YOUR TASK — Would you transcribe each entry precisely as it stands, setting aside any images?

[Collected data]
=== Section Start ===

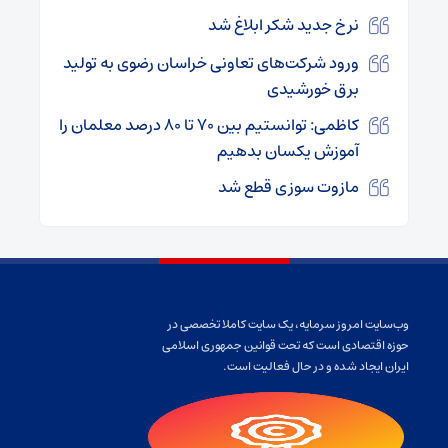
نرخ جدید شکر ابلاغ شد
ورود شرکت‌های تعاونی‌ خراسان رضوی به تولید
برق خورشیدی
کاظمی: توانستیم بین ۷۰ تا ۸۰ درصد معلمان را
آموزش یکسان بدهیم
مازوت سوزی قطع شد
وب‌سایت امروز سرمایه، یک سایت کاملا تخصصی در
حوزه اقتصادی است که تحت قوانین جمهوری اسلامی
ایران ایجاد شده و در حال فعالیت است.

=== Section End ===

ANSWER —
نرخ جدید شکر ابلاغ شد
ورود شرکت‌های تعاونی‌ خراسان رضوی به تولید
برق خورشیدی
کاظمی: توانستیم بین ۷۰ تا ۸۰ درصد معلمان را
آموزش یکسان بدهیم
مازوت سوزی قطع شد
وب‌سایت امروز سرمایه، یک سایت کاملا تخصصی در
حوزه اقتصادی است که تحت قوانین جمهوری اسلامی
ایران ایجاد شده و در حال فعالیت است.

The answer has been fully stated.